It’s hard to imagine Sergei Prokofiev’s beloved “Peter and the Wolf” without the flute impersonating a bird. Those twittering sounds coaxed from a slender tubular instrument have been known to turn young children into future flutists.
Concert goers world-wide take for granted that a symphony orchestra features at least one or two flutes, and a piccolo tweeting “Stars and Stripes Forever” is part of the stock repertoire of any respectable marching band. Then again, Mozart’s “Die Zauberflöte” alludes to the flute’s ancient roots and its place in the realm of the magical.
Ubiquitous as the instrument may seem, the idea of a musical group consisting exclusively of 20 flutes, ranging from the high pitched piccolo to a deep throated bass flute, might still challenge the imagination of those musically inclined.
But considering that the Laguna Concert Band includes at least 21 flutists, it’s no real surprise that the section splits off as the Laguna Flutes, a separate flute chorus led by flutist and section leader Betsy Foster.
Conducted by Cynthia Ellis, first piccolo of the Pacific Symphony, this chorus will make their Laguna Beach debut in a concert at the Universalist Unitarian Church on Saturday, March 30. It is a fundraiser for the church and the Laguna Concert Band.
On April 7, the Flutes will also enliven the cocktail hour preceding this year’s Art Stars Award ceremony at Seven-Degrees.
Laguna Hills resident Betty Everett, a writer and flutist who had abandoned the instrument in favor of vocals, returned to what is called a standard C flute and learned to play an alto flute as well. “I need music in my life and I was not that good a singer,” she recalled.
Having retired the old flute of her youth, she mentioned that a high end flute is made of either sterling silver or 10-14 karat gold and can cost between $8,000 and $25,000 and up.
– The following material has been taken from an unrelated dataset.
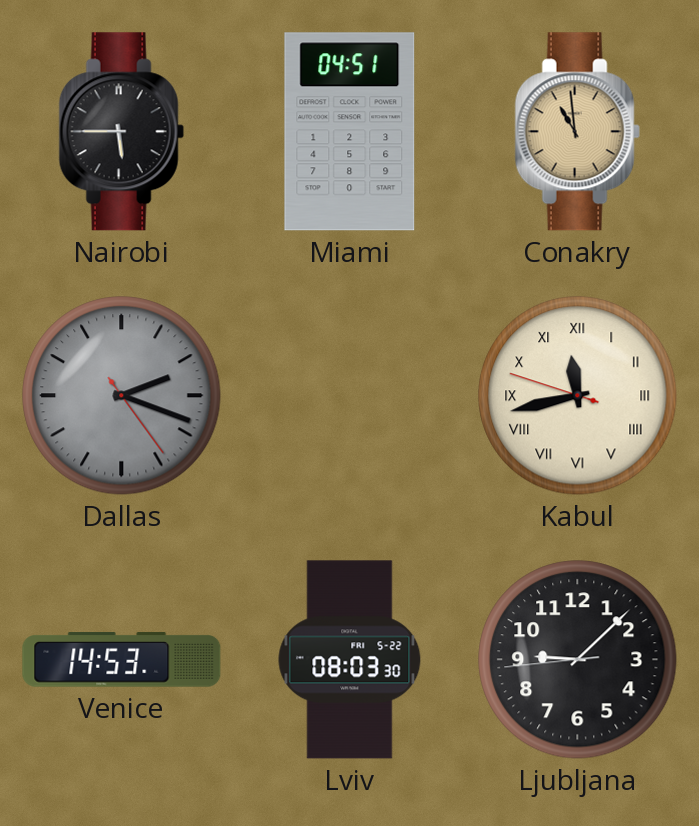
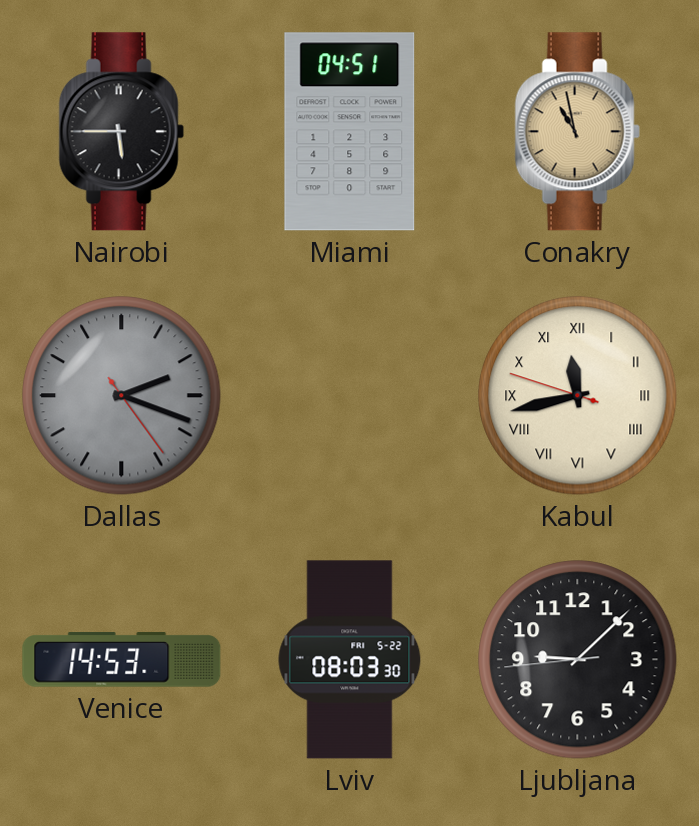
Conakry: 10:59 -> 10:58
The 65-member Laguna Concert Band under the direction of Edward Peterson consists of several separate ensembles including the Flutes, the Swing Set big band and The Third Street Strutters.
Flutes members run the gamut from amateurs toiling as executives, health workers, teachers, professional flutists and retirees embracing music. Regardless of age, the group is allied with the Irvine Valley College under its emeritus programs where students are taught at a more gentle, age-appropriate pace. All pay the $30 semester fee with classes and rehearsals held monthly at Foster’s Tustin home with Ellis acting as instructor/coach.
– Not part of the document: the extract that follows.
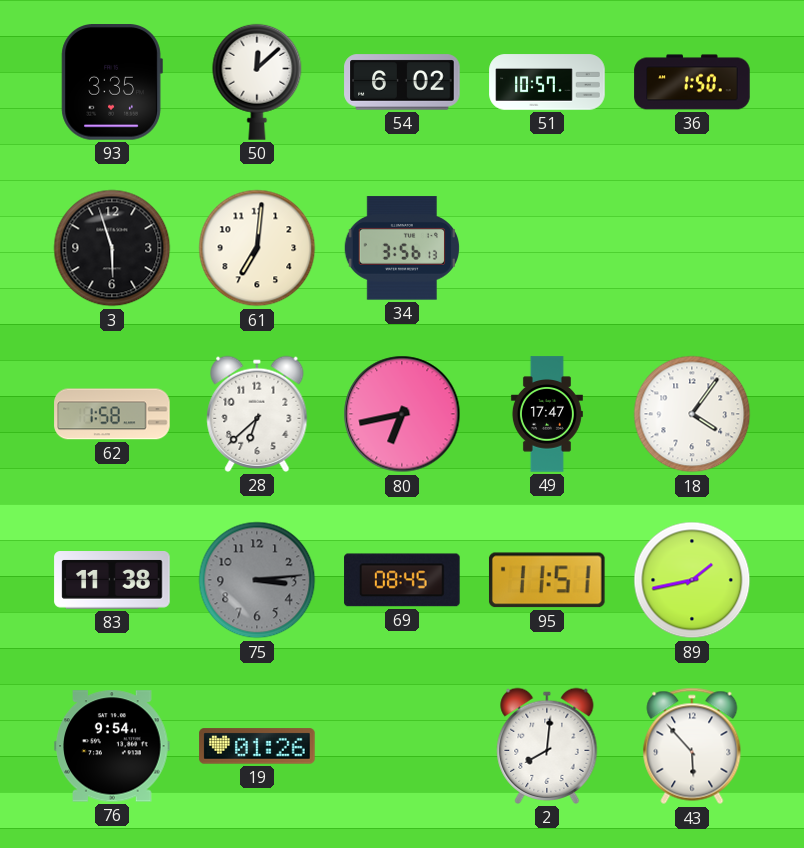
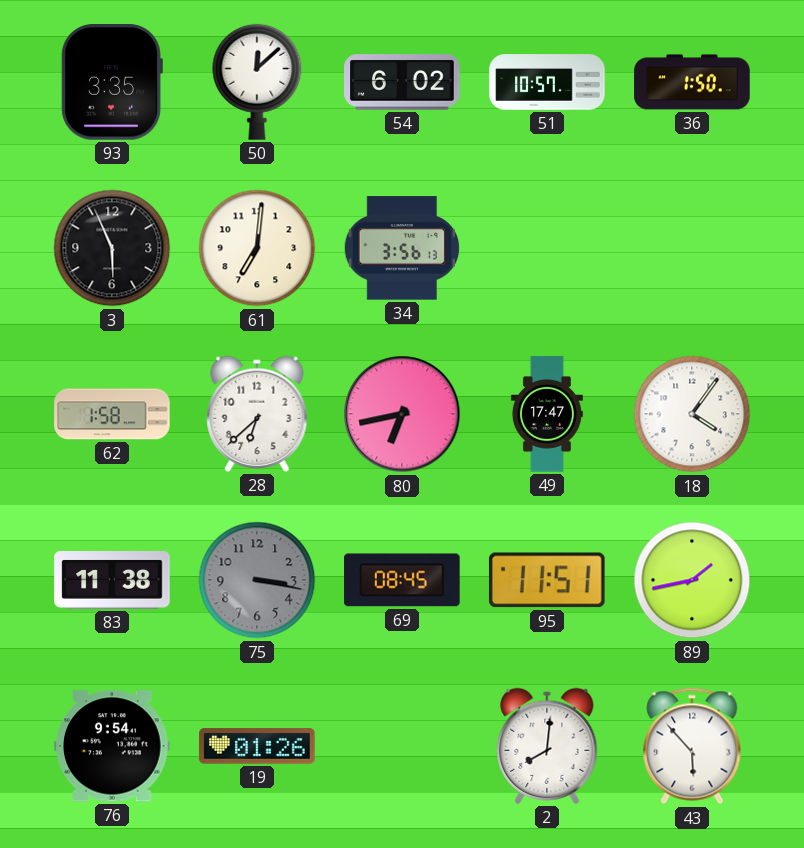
3: 5:57 -> 5:56
75: 3:14 -> 3:17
Foster, the product of a musical family, received an undergraduate music degree from West Chester University in Pennsylvania. She has taught flute and piano, worked for a time as a fashion buyer and personal shopper and, now retired, devotes herself to her flute. “I’ve played the same flute since college,” she said.
Suzanne Garrison Hench grew up in Laguna and first fell in love with flute music as a student at now closed Aliso Elementary School. Even though her father pushed for piano and violin lessons, flute and kid stuck together at Thurston Middle School and Laguna Beach High School where she fell in love with a fellow “bando,” trumpet player Barry Hinch.
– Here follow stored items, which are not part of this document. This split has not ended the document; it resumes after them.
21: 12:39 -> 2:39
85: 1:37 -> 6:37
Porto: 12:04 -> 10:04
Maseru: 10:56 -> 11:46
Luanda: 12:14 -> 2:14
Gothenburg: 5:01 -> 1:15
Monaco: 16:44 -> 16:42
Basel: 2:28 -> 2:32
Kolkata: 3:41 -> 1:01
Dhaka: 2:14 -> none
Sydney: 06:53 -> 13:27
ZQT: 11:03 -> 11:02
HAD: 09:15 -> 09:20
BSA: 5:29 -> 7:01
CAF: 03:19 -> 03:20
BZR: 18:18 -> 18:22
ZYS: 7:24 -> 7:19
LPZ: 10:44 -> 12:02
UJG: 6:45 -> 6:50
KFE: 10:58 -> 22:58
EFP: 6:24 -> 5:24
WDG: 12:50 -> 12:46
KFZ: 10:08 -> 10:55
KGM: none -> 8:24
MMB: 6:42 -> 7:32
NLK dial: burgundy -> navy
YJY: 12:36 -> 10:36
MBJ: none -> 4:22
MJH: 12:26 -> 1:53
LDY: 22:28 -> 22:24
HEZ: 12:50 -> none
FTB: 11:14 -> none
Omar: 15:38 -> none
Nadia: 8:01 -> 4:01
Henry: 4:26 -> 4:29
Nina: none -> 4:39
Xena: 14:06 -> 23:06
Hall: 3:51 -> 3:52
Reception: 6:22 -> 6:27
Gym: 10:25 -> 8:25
The couple married and now lives in San Clemente. Hench, a French teacher, now returns regularly to the LBHS music room for rehearsals. “I like to reminisce about us here and during the Patriots Parade,” she said.
When she joined Laguna Flutes, she noticed the lack of a bass flute and filled the void. “It’s an important addition to lower the pitch of the music and it’s very relaxing to play,” she said of the bent contraption taking here the place of an orchestral tuba or string bass player. “It’s fun to have diversity in the music ranging from classical to Latin to modern, to take instruments into a different direction.”
Music in Saturday’s program includes the Symphony No. 4 by William Boycee (1710-1779), the Little Fugue by J.S Bach and Christopher Caliendo’s (b. 1960) La Milonga. Gustav Holst’s “The Planets,” accompanied by video images, will form the show’s highlight.
“It is a joy to conduct a group of musicians who share a real passion for playing the flute, especially since my life as a musician usually takes place on the other side of the podium,” Ellis said.